↓↓↓
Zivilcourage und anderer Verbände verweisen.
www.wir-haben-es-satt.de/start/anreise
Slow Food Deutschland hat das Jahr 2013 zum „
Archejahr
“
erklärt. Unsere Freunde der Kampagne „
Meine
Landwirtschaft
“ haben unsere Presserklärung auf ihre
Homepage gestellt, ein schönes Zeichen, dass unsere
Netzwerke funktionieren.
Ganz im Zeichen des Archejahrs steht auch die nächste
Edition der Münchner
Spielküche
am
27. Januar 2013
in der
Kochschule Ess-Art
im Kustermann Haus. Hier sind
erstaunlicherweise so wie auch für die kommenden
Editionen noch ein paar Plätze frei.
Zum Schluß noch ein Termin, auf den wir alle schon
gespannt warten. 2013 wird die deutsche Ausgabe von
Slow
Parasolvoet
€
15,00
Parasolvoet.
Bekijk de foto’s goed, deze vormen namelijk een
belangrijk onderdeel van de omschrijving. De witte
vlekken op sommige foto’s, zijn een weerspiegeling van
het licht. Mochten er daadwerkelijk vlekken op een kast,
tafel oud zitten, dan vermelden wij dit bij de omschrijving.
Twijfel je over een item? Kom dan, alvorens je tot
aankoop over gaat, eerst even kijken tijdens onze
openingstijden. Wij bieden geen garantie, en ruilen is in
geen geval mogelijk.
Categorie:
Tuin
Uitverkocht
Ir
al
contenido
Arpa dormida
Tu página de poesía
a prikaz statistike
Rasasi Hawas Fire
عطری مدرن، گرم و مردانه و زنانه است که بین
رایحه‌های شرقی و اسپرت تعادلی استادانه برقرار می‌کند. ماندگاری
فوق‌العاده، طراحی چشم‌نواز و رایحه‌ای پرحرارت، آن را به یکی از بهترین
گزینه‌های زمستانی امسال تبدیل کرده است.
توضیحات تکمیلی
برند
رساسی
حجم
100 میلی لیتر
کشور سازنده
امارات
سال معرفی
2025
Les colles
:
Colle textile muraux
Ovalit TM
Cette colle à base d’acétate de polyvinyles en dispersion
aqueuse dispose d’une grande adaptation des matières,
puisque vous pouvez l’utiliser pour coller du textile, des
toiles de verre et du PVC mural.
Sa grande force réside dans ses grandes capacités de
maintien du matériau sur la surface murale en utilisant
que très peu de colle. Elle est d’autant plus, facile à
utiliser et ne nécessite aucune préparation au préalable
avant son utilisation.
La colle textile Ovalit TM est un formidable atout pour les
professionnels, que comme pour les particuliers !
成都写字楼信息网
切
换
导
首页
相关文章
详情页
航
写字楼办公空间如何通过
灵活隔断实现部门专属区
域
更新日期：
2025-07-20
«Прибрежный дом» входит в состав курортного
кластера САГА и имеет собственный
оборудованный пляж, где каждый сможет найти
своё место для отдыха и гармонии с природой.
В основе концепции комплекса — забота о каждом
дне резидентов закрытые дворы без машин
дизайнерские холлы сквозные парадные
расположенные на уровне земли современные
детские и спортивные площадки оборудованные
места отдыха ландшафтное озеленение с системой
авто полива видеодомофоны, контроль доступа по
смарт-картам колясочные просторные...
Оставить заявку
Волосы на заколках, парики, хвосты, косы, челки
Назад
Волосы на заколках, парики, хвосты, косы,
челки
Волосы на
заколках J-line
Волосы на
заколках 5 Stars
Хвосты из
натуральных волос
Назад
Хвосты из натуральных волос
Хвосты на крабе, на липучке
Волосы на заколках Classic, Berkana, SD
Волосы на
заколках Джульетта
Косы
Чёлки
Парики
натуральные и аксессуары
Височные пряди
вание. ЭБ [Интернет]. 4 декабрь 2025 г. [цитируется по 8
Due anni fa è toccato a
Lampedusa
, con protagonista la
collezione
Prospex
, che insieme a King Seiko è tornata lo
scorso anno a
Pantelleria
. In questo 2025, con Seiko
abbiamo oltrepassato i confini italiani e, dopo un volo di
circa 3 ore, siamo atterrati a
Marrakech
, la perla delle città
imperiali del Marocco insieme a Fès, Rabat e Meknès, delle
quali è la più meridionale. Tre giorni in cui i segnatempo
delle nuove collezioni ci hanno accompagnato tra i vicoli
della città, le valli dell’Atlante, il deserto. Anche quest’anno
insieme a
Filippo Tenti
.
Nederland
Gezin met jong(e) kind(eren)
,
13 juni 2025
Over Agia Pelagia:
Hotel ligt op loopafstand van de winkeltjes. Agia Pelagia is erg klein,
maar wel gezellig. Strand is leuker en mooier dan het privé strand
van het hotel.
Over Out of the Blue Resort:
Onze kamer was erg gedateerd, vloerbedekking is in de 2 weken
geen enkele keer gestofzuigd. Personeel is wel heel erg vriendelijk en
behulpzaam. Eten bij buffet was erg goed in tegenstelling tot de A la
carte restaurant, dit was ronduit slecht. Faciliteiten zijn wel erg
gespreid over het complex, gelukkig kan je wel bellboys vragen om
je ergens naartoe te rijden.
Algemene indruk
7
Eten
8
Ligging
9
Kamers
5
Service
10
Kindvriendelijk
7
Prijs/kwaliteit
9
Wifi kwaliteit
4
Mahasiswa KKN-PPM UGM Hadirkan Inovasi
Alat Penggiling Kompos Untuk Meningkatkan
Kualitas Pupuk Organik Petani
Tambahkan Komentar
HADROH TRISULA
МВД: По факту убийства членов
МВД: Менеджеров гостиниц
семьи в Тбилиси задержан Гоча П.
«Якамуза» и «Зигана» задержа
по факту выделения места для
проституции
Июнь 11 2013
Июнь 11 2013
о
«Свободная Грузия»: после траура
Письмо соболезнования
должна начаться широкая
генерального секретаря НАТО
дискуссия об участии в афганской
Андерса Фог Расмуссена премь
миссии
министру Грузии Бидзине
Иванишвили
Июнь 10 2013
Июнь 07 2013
↑↑↑
Reproduce, word for word and in full, only the lines above that start at the line with "carte restaurant, dit" and run through the line with "семьи в Тбилиси задержан Гоча П.", both ends included.

carte restaurant, dit was ronduit slecht. Faciliteiten zijn wel erg
gespreid over het complex, gelukkig kan je wel bellboys vragen om
je ergens naartoe te rijden.
Algemene indruk
7
Eten
8
Ligging
9
Kamers
5
Service
10
Kindvriendelijk
7
Prijs/kwaliteit
9
Wifi kwaliteit
4
Mahasiswa KKN-PPM UGM Hadirkan Inovasi
Alat Penggiling Kompos Untuk Meningkatkan
Kualitas Pupuk Organik Petani
Tambahkan Komentar
HADROH TRISULA
МВД: По факту убийства членов
МВД: Менеджеров гостиниц
семьи в Тбилиси задержан Гоча П.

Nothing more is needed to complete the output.